Fort Wright Changes Employee Health Care Plans
The City of Ft. Wright is changing its health insurance plan for city employees.
City council voted to go with a health savings account (HSA), or high-deductible plan, for the ten employees who have insurance through the city.
As of January 1, it will be mandatory for all those employees to make the change.
The HSA is not new to Ft. Wright.
Currently, four employees are in an HSA and six are still on traditional insurance. The HSA accounts were initiated in the city around 2008 or 2009 according to City Administrator Ed Butler. Anyone whose spouse has the insurance through the city currently receives 25 percent of their premium costs as a waiver from the city. Those who have traditional insurance pay $125 every two weeks out of their paychecks.
But health care costs are going up 12.5 percent next year, and the city picks up the first 5 percent of any increases, so that leaves the employee with 7.5 percent of the rate increase.
Employees who went with an HSA originally had money placed in their accounts to cushion the blow of the changeover.
"In Kentucky, costs have exploded," said Mayor Dave Hatter. "The choices (of insurance) continue to go down. So we thought, what can we do to insulate ourselves? Ed has come up with what I think is a unique solution for everyone."
Butler told council how he compiled numbers from the Northern Kentucky Area Development District and insurance companies, and said that he looked at what other comparable cities were doing to handle the problem of health insurance to formulate his plan.
As of January, the city will place $1,600 in the accounts of its employees who use a single plan, or $2,000 for a two-person plan, and $2,500 for a family plan. The amount is based on the difference in the deductible account between the traditional insurance and the HSA.
The money is to offset costs that could come in immediately.
Butler gave the example that someone might be on asthma medicine and go in to fill their prescription that usually costs them $30, but with the HSA instead of the traditional insurance, that cost could be as much as $430, in theory. With the seed money, they can absorb that cost. The employee can then put the money he or she would have paid biweekly for the traditional insurance, minus the 10 percent of the new premium, into the account.
In addition, the city will pay 40 percent as a waiver if the employee's spouse has insurance elsewhere so that the city employee can be on the spouse's insurance.
The point was raised that an employee could get the lump sum, which is supposed to last all year, and then quit their job, and that money would be lost to the city, and both Butler and Hatter said that they realize that is a risk, but it is one they are willing to take at this time.
"We have to educate the people as to what this is," said Butler. "We don't want people to leave.
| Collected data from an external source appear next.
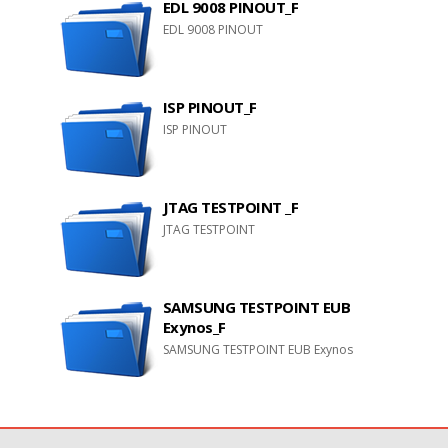
EDL 9008 PINOUT_F
EDL 9008 PINOUT
ISP PINOUT_F
ISP PINOUT
JTAG TESTPOINT _F
JTAG TESTPOINT
SAMSUNG TESTPOINT EUB
Exynos_F
SAMSUNG TESTPOINT EUB Exynos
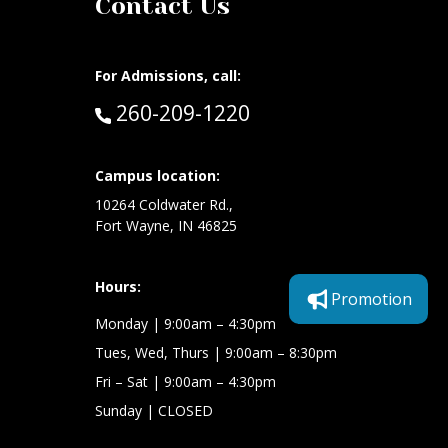
Contact Us
For Admissions, call:
Call:
260-209-1220
at:
Campus location:
10264 Coldwater Rd.,
Fort Wayne, IN 46825
Hours:
Promotion
Monday
| 9:00am – 4:30pm
Tues, Wed, Thurs
| 9:00am – 8:30pm
Fri – Sat
| 9:00am – 4:30pm
Sunday
| CLOSED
But we want the changeover to be as painless as possible."
Hatter said that with the excessive rate hikes every year, and the uncertainty of what will happen with health care in the federal and state governments, coupled with the rising medical costs, it only makes sense to institute this program that they believe will ultimately be more successful than traditional insurance.
Fire Chief Steve Schewe was one of the original HSA holders and he said that he was very happy with it.
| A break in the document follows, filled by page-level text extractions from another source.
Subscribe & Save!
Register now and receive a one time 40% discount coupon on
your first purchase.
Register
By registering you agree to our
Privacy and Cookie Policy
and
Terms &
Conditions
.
Butler said if the city would maintain a traditional insurance policy, the city's net cost would be $204,759.70. With the HSA plan, and the employee picking up 10 percent of the cost of the new premiums, the city's net cost would be approximately $205,000, so the two plans are only about $500 apart.
Jeff Bethell was named public works director. Tim Maloney, the previous director, retired. The city will move quickly to fill Bethell's previous role within the department.
Patricia Wilsey was appointed as a part-time assistant city clerk. Wednesday's meeting was the last official meeting where Joyce Woods will be the city clerk, as she will retire at the end of the year. Susan Ellis, the former assistant city clerk, will become the city clerk.
Mayor Hatter talked about the replacement of the sign in front of the city building.
"We have been a city for 75 years, and doom has not come because we didn't have a digital sign," Hatter said jokingly. "But now I think it would be a substantial benefit to the city."
Butler sent out a request for proposals (RFP), and received about a half dozen bids. Wilson Signs was the low bidder, at a cost of $29,800, and council voted to award the contract.